Data extracted from a collection:
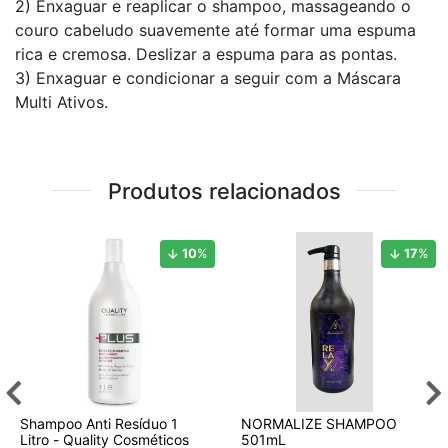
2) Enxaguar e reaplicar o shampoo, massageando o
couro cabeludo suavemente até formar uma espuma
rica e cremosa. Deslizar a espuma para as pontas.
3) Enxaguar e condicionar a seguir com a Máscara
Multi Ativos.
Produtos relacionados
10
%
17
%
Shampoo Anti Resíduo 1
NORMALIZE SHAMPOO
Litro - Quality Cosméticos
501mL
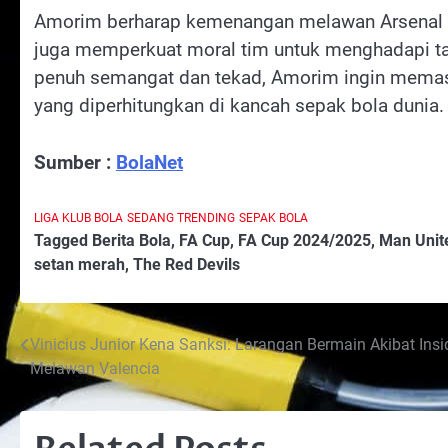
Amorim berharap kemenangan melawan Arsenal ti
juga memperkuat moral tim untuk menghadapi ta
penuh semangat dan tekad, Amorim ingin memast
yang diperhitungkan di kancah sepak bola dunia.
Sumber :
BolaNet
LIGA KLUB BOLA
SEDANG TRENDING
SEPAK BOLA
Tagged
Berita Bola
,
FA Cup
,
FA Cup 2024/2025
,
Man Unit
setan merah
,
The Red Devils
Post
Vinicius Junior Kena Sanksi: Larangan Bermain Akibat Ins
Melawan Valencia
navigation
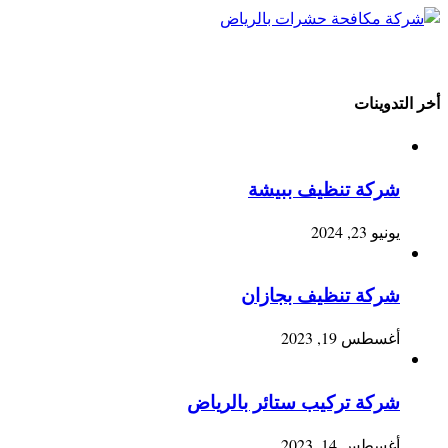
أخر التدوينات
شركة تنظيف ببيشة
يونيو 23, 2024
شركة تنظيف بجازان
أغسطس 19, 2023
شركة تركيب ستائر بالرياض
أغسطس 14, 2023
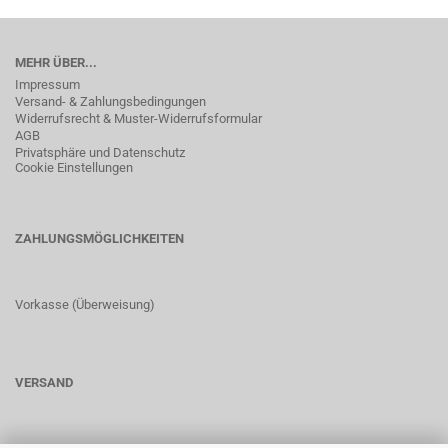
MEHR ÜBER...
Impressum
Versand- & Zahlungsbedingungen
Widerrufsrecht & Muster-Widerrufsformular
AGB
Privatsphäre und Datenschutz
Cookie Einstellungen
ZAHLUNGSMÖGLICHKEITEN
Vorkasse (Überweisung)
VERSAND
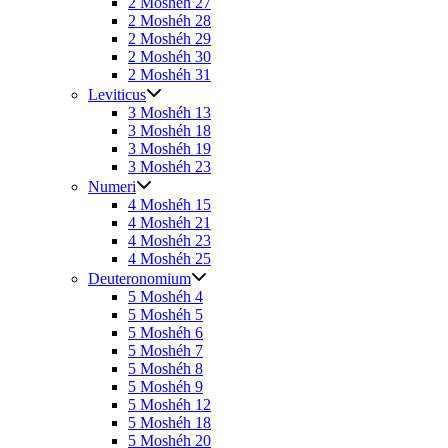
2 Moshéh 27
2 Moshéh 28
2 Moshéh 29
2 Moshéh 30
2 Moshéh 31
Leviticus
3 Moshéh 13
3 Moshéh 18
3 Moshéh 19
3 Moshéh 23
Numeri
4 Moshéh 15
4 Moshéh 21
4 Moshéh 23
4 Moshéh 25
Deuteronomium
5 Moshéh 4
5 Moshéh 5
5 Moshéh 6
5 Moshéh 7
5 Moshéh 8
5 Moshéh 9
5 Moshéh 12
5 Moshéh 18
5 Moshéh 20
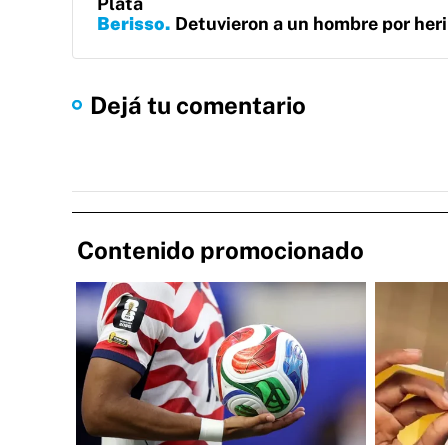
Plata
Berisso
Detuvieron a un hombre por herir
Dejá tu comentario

__Work order__
Your answer must be the lines from the one containing "Vinicius Junior Kena" through the final line of the entries, duplicated exactly, with both ends kept and all pictures left out.

__Written reply__
Vinicius Junior Kena Sanksi: Larangan Bermain Akibat Ins
Melawan Valencia
navigation
أخر التدوينات
شركة تنظيف ببيشة
يونيو 23, 2024
شركة تنظيف بجازان
أغسطس 19, 2023
شركة تركيب ستائر بالرياض
أغسطس 14, 2023
MEHR ÜBER...
Impressum
Versand- & Zahlungsbedingungen
Widerrufsrecht & Muster-Widerrufsformular
AGB
Privatsphäre und Datenschutz
Cookie Einstellungen
ZAHLUNGSMÖGLICHKEITEN
Vorkasse (Überweisung)
VERSAND
2 Moshéh 27
2 Moshéh 28
2 Moshéh 29
2 Moshéh 30
2 Moshéh 31
Leviticus
3 Moshéh 13
3 Moshéh 18
3 Moshéh 19
3 Moshéh 23
Numeri
4 Moshéh 15
4 Moshéh 21
4 Moshéh 23
4 Moshéh 25
Deuteronomium
5 Moshéh 4
5 Moshéh 5
5 Moshéh 6
5 Moshéh 7
5 Moshéh 8
5 Moshéh 9
5 Moshéh 12
5 Moshéh 18
5 Moshéh 20
Plata
Berisso
Detuvieron a un hombre por herir
Dejá tu comentario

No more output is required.